A condividere questo momento con noi c’erano anche il Dott. Pasquale De Vita, Responsabile CREA Foggia, il Presidente della Provincia di Foggia Giuseppe Nobiletti e l’Assessora al Turismo e alla Promozione della Regione Puglia Graziamaria Starace. Presenze che hanno confermato l’attenzione e la stima verso il percorso del Molino De Vita e verso una Festa del Raccolto che, anno dopo anno, continua a raccontare non solo un’azienda, ma un territorio, una filiera e una comunità.

Vedere insieme più generazioni, nello stesso campo, davanti allo stesso grano, ci ha emozionato. Perché in fondo la Festa del Raccolto serve anche a questo: a ricordarci che il nostro lavoro non nasce dalle macchine, dai silos o dai numeri, ma dalla terra e dalle persone.

Lo ha raccontato bene Nicola De Vita, parlando del rapporto con Giuseppe Di Martino e con il Pastificio dei Campi: «Quando una collaborazione dura così a lungo, vuol dire che alla base non ci sono solo accordi commerciali. Ci sono fiducia, rispetto e un modo comune di guardare alla filiera. La presenza dei nostri figli in questa giornata racconta proprio questo: il desiderio di continuare a costruire qualcosa che abbia radici solide e futuro».

Anche Giuseppe Di Martino ha restituito il senso più autentico di questo legame: «Per fare una grande pasta serve una grande semola, ma prima ancora servono persone che credono nello stesso modo di lavorare. Con la famiglia De Vita c’è un rapporto vero, fatto di confronto, stima e responsabilità verso una filiera italiana di qualità».

Poi ci sono stati i campi. Le spighe. Il rumore della trebbiatura. La mietitrice restaurata. La convivialità della tavola.

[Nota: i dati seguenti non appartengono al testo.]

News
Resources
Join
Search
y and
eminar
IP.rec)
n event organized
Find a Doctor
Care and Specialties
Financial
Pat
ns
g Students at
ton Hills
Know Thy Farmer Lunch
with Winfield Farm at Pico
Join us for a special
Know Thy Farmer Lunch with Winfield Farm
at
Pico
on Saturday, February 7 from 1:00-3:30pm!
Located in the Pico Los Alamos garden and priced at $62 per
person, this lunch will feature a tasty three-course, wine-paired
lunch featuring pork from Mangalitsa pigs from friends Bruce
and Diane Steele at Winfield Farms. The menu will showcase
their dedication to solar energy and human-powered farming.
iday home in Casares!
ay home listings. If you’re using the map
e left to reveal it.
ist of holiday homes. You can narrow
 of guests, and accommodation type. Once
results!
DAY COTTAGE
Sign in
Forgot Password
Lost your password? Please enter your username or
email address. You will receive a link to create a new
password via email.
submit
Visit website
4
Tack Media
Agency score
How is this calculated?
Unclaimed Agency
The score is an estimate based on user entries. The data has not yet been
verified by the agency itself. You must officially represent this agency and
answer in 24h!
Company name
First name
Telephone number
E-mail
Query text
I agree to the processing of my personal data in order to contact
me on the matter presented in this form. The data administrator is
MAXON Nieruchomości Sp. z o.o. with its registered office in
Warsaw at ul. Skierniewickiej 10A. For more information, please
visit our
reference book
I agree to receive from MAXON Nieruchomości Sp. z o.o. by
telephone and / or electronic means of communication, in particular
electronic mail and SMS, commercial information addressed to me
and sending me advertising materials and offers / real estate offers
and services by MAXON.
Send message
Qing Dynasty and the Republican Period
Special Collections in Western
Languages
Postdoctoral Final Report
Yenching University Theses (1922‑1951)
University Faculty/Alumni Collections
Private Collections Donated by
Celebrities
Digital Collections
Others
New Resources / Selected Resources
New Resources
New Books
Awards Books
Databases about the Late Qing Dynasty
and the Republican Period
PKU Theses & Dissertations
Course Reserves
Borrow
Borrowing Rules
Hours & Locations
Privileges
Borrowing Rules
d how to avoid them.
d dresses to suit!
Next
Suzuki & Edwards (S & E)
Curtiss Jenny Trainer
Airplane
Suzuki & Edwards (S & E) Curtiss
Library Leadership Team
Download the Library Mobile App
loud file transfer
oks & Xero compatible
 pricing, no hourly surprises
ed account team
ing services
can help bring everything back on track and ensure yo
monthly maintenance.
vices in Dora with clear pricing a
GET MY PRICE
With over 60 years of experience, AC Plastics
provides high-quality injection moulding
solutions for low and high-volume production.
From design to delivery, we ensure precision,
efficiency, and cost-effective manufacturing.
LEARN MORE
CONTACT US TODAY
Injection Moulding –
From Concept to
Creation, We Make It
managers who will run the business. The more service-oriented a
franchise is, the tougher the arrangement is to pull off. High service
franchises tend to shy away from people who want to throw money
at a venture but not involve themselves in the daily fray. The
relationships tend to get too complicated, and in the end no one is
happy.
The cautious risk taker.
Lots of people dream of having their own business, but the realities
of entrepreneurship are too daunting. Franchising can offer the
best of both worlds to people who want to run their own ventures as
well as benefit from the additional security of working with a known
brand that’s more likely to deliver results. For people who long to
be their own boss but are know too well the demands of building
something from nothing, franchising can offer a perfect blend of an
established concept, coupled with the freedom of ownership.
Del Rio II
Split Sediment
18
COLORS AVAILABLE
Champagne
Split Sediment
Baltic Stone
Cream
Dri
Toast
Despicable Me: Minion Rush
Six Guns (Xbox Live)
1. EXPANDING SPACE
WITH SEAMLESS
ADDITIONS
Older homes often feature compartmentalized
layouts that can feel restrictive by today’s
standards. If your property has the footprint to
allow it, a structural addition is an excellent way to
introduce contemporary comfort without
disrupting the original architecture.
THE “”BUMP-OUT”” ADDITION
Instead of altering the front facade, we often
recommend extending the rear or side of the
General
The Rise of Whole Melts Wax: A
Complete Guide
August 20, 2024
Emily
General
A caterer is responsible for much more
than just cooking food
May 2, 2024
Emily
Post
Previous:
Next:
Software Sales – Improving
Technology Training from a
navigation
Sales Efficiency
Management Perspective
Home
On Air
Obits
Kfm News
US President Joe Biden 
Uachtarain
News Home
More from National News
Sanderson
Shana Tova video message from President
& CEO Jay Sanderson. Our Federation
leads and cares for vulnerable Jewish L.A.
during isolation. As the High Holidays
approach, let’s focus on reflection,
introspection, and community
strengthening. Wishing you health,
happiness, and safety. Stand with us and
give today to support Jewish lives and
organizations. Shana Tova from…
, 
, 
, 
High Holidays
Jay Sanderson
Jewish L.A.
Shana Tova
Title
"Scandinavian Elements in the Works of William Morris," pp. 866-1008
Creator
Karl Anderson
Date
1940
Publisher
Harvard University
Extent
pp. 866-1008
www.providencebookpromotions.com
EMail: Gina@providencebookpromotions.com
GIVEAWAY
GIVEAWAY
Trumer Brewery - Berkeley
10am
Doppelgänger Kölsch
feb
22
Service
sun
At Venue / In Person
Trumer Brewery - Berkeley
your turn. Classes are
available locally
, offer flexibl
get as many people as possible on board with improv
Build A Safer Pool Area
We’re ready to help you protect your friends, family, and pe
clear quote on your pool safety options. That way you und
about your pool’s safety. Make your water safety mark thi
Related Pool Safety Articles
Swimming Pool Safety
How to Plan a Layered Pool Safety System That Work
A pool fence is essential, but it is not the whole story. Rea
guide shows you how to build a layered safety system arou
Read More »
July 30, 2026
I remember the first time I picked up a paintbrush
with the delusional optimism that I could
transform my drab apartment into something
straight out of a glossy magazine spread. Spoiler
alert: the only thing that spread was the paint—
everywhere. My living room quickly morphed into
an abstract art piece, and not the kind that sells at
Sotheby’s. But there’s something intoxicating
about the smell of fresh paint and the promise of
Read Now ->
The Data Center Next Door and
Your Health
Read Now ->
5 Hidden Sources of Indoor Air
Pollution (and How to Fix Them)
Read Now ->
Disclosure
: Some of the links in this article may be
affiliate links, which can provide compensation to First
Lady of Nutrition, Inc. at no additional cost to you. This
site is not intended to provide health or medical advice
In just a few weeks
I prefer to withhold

Ci siamo anche divertiti. E tanto.

La presenza di Michele Monopoli ha portato nella giornata quella spontaneità che normalmente arriva attraverso i suoi video, seguiti e visualizzati da tantissime persone. Stavolta, però, l’abbiamo potuta toccare con mano. Michele ha vissuto la Festa con curiosità, semplicità e partecipazione vera. I suoi complimenti per il nostro lavoro, per il legame con la terra e per il modo in cui proviamo a raccontare la filiera ci hanno fatto piacere perché sono arrivati con naturalezza, senza formalità. Come accade quando chi conosce davvero la terra riconosce il valore di chi la rispetta.

La Festa del Raccolto 2026 ci ha lasciato addosso una sensazione precisa: la consapevolezza che la qualità non è mai solo una questione tecnica. La qualità nasce da una scelta, da un modo di stare dentro la propria terra, da una responsabilità verso chi produce, chi trasforma e chi porta avanti una filiera.

Per noi, ogni raccolto è questo.

È memoria e lavoro.
È famiglia e futuro.
È grano che diventa semola.
È semola che diventa pasta.
È una storia che continua.

E continua da qui, da Casalvecchio di Puglia, con la stessa convinzione che ci accompagna da sempre: siamo agricoltori prima che mugnai.